4-7 years Product Testing/Verification experience required

- Experience in Preparation and execution of qualification and validation protocols for solids dosage equipment and computer systems.
- Experience Developing and reviewing standard operating procedures, specification and test methods.
- Ability to manage multiple activities and to keep project timelines is required.
- Bachelor or Masters in an Engineering/Pharmaceutical Sciences/Chemistry discipline.
- Experience in an equivalent role may also be considered with supporting relevant qualifications.
- Experience of drug product manufacturing, equipment qualification, computer control systems and process development is expected.
- Some Formulation knowledge is preferred.

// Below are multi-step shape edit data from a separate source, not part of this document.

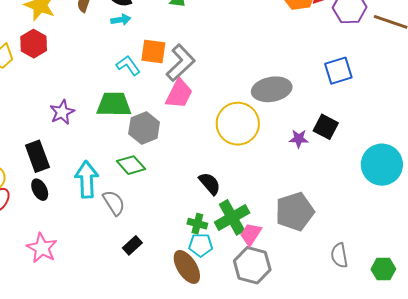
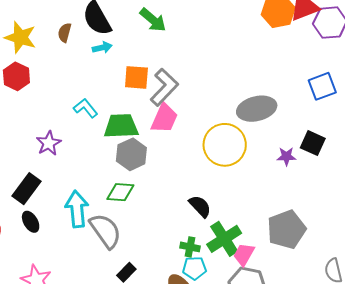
cyan L-shape: (128, 65) -> (86, 108), moved
green trapezoid: (114, 104) -> (121, 126), moved
black rectangle: (37, 156) -> (26, 189), turned 60
green diamond: (131, 165) -> (120, 192), turned -40
gray semicircle: (114, 203) -> (105, 231), size x1.4

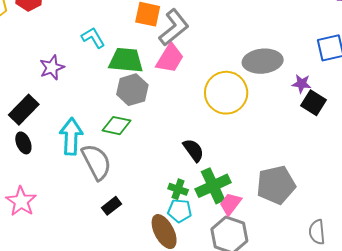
purple star: (286, 156) -> (302, 84), moved

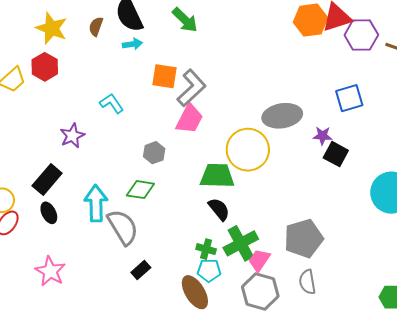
green trapezoid: (126, 60) -> (217, 176), moved
gray hexagon: (132, 90) -> (154, 153), size x0.7
gray semicircle: (317, 232) -> (307, 282), moved

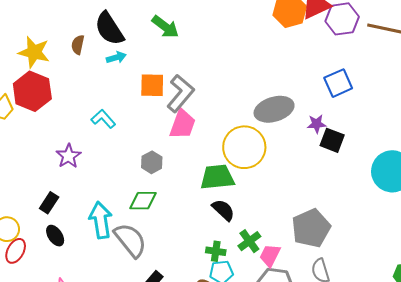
red hexagon: (45, 67) -> (32, 91), size x1.4
black rectangle: (47, 180) -> (49, 203), size x0.7
green cross: (241, 243) -> (249, 241), size x0.7

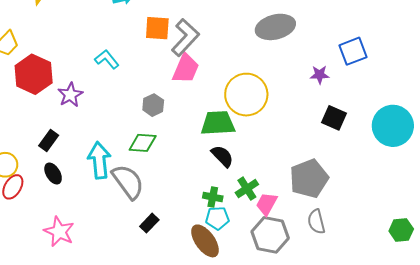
blue square: (338, 83) -> (353, 51), moved
red hexagon: (32, 91) -> (34, 74), moved
gray ellipse: (274, 109) -> (275, 27), moved
black square: (332, 140) -> (334, 118), moved

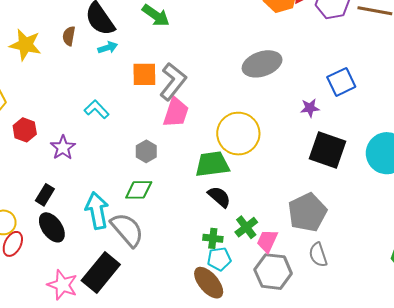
red hexagon: (34, 74) -> (25, 130), size x0.6
black square: (334, 118) -> (328, 150), size x1.5
black ellipse: (53, 173) -> (52, 227), size x1.4
black rectangle: (149, 223) -> (101, 272), moved, size x2.0

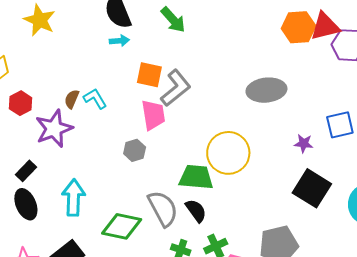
brown semicircle: (69, 36) -> (72, 99), moved
pink trapezoid: (176, 112) -> (153, 115), moved, turned -40
purple star: (63, 148) -> (54, 129), size x1.5
green diamond: (139, 190) -> (122, 226), moved, size x1.4
gray semicircle: (127, 230) -> (163, 208), moved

- Understanding of scale-up and technical transfer coupled with experience of troubleshooting and issue/management/resolution.
- Suitable understanding of engineering operations including, instruments, controls and mechanical aspects of pharmaceutical manufacturing equipment and associated services.
- A knowledge of GMP and management of quality through quality systems.
- Experience of Hazop, FMEA, RA (etc) and the utilization of these in equipment and service management.
- Working knowledge of validation and life cycle management of equipment.
- Planning and organizational skills to manage the operational and financial aspects of minor projects at a local level.
- Good interpersonal, organizational and communication skills (both oral and written) and demonstrated skills in team Matrix working. Proven ability to deliver technical reports and presentations.